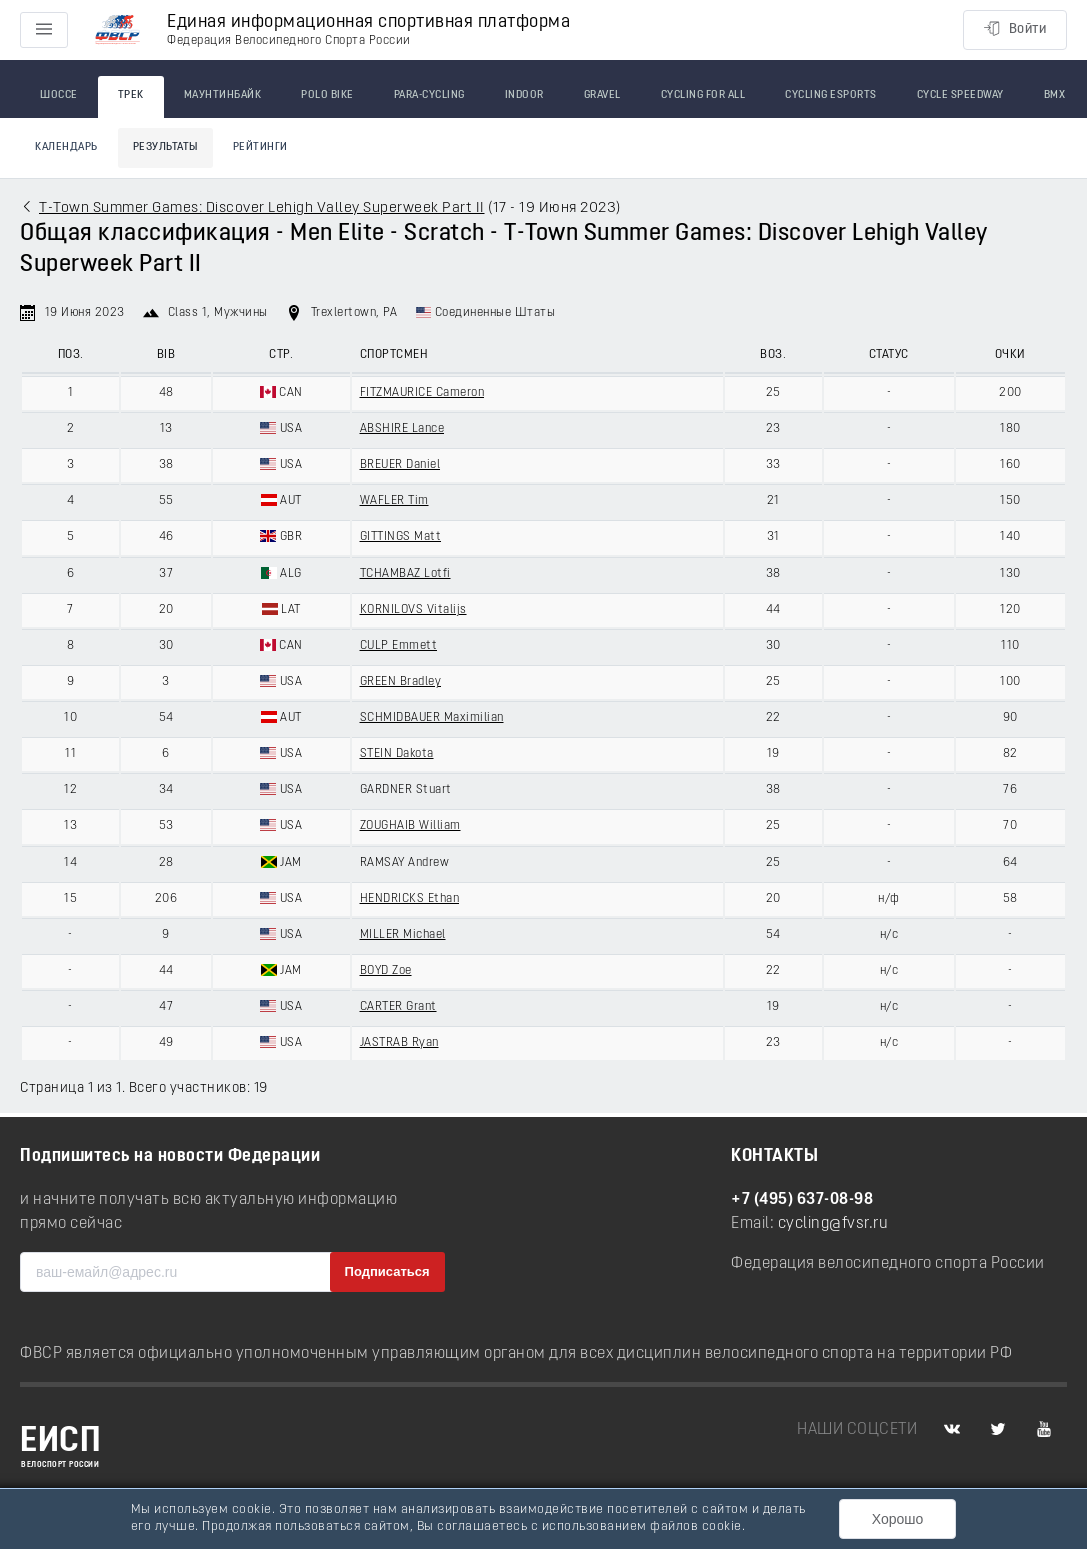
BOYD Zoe (386, 971)
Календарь (66, 147)
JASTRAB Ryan (399, 1043)
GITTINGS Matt (401, 537)
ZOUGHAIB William (410, 826)
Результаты (165, 147)
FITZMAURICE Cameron (422, 393)
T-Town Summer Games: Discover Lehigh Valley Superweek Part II (262, 208)
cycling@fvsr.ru (833, 1224)
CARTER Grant (398, 1007)
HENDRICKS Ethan (410, 899)
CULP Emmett (399, 646)
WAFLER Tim (394, 501)
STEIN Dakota (397, 754)
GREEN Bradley (401, 682)
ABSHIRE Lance (402, 429)
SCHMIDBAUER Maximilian (432, 718)
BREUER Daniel (400, 465)
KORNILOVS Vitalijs (413, 610)
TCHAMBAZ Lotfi (405, 574)
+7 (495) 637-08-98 (802, 1200)
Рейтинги (260, 147)
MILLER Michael (403, 935)
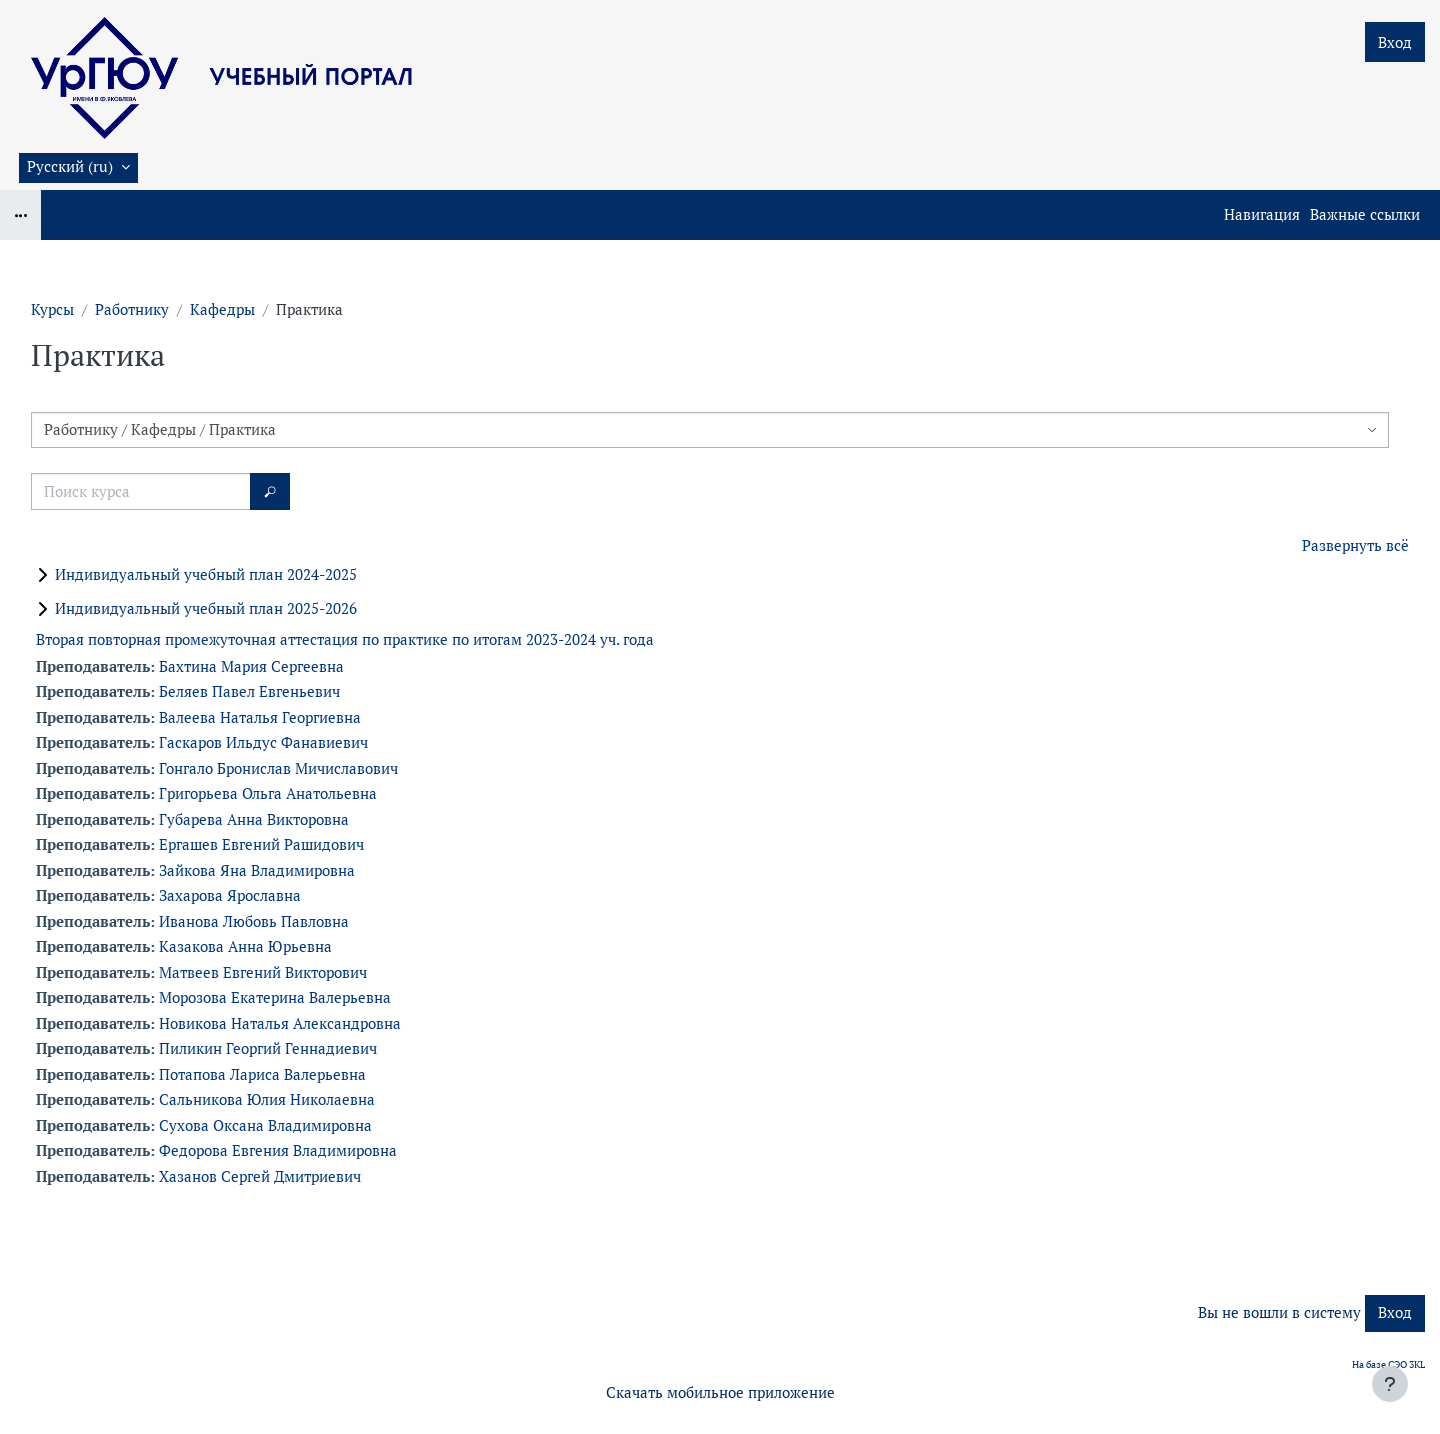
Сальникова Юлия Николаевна (267, 1099)
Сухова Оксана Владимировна (265, 1125)
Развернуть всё (1355, 545)
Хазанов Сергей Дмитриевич (260, 1176)
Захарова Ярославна (230, 895)
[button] (78, 168)
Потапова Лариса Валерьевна (262, 1074)
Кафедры (222, 309)
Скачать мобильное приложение (720, 1392)
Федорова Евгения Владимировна (278, 1150)
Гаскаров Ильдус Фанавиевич (263, 742)
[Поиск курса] (141, 491)
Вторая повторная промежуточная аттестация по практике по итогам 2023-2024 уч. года (345, 639)
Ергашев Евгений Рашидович (261, 844)
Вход (1395, 42)
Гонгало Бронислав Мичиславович (278, 768)
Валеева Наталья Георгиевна (260, 717)
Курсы (52, 309)
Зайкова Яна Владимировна (257, 870)
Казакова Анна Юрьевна (245, 946)
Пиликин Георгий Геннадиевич (268, 1048)
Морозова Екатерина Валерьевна (275, 997)
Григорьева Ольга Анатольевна (268, 793)
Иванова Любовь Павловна (254, 921)
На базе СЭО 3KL (1388, 1364)
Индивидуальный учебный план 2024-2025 (206, 574)
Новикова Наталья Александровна (280, 1023)
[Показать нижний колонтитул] (1390, 1384)
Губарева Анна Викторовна (254, 819)
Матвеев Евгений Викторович (263, 972)
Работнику (132, 309)
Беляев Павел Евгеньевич (249, 691)
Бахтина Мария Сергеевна (251, 666)
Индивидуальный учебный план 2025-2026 (206, 608)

◆ ◆ ◆ ◆ ◆

The lines to extract from the data above begin with the line containing "[button] (78, 168)" and end with the line containing "Иванова Любовь Павловна (254, 921)". Extract them exactly, including both.

[SOLUTION FOR THIS TASK]:
[button] (78, 168)
Потапова Лариса Валерьевна (262, 1074)
Кафедры (222, 309)
Скачать мобильное приложение (720, 1392)
Федорова Евгения Владимировна (278, 1150)
Гаскаров Ильдус Фанавиевич (263, 742)
[Поиск курса] (141, 491)
Вторая повторная промежуточная аттестация по практике по итогам 2023-2024 уч. года (345, 639)
Ергашев Евгений Рашидович (261, 844)
Вход (1395, 42)
Гонгало Бронислав Мичиславович (278, 768)
Валеева Наталья Георгиевна (260, 717)
Курсы (52, 309)
Зайкова Яна Владимировна (257, 870)
Казакова Анна Юрьевна (245, 946)
Пиликин Георгий Геннадиевич (268, 1048)
Морозова Екатерина Валерьевна (275, 997)
Григорьева Ольга Анатольевна (268, 793)
Иванова Любовь Павловна (254, 921)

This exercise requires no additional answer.